Fig. 341.—A section of a flagellate chamber of a Fresh-water Sponge, showing collar-cells (Vosmaer).
Professor Grant’s careful and instructive researches were begun on the smaller kind of British sponges hanging down from rocks (Spongia coalita), and on which he gazed for “twenty-five minutes, until obliged to withdraw his eyes from fatigue.” This sponge fixes itself by a root; and the currents enter through the stem and body, and leave principally by oscules placed on the branches.

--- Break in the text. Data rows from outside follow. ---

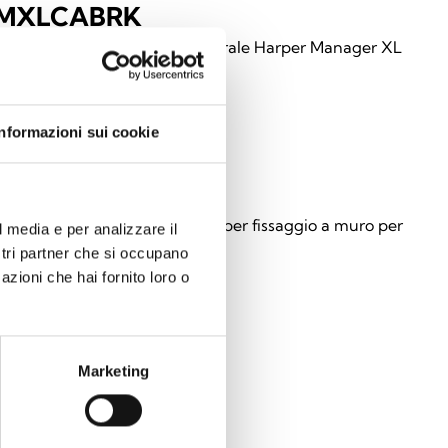
MXLCABRK
 per fissaggio rack 19” per centrale Harper Manager XL
Informazioni sui cookie
MXLCABSP
 distanziali con passaggio cavi per fissaggio a muro per
l media e per analizzare il
ale Harper Manager XL
ostri partner che si occupano
azioni che hai fornito loro o
Marketing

Fig. 342.—An Ascon Sponge.
A. Magnified × 20 diameters; B. × 80 diameters; C. Transverse section; D. Collar-cells, × 700 diameters. The embryo, an extremely minute oval cyst, is furnished with a flagellum for swimming; in the third it assumes an amœboid form (Warne.)
At present too little is known as to the physiology of digestion in sponges to permit of a definite statement on the subject. In specimens fed upon carmine the collar-cells have been found loaded with granules; in others, again, the flat cells lining the subdermal cavities have been found gorged with colour granules. From Bowerbank’s monograph on the British Spongiadæ (1864 and 1874) nothing of importance can be gained on the subject; in fact, it relates almost entirely to the structure and organisation of sponges in their dried or preserved condition, and therefore is only of value for purposes of specific identification. One of the simplest of living sponges, the microscopic structure of which it is possible to trace, Ascetta primordialis, is found on seaweeds in the Mediterranean. In its simple unbranched condition it forms a minute white sac about one twenty-fifth of an inch in height, opening above by a wide round oscule and narrowing below to a stalk ([Fig. 342]). The walls are very thin and perforated by pores, through which the water passes into the interior. The walls of the sac are composed of two layers, an inner lining of collar-cells, and an outer layer consisting of a gelatinous matrix containing amœboid bodies and transparent three-rayed spicules. These serve to support the walls and as a frame-work for the pores, as in all the sponges. By eliminating the spicular skeleton, and by supposing the tube to be more globular, the “olynthus form” will be obtained, which has been regarded as the hypothetical ancestor of all sponges. A canal system arises when the walls grow thick or form folds, or give off pouches or tubes. From these channels arise incipient in-current canals, between the inside or lumen of the folds and that forming the out-current canal system.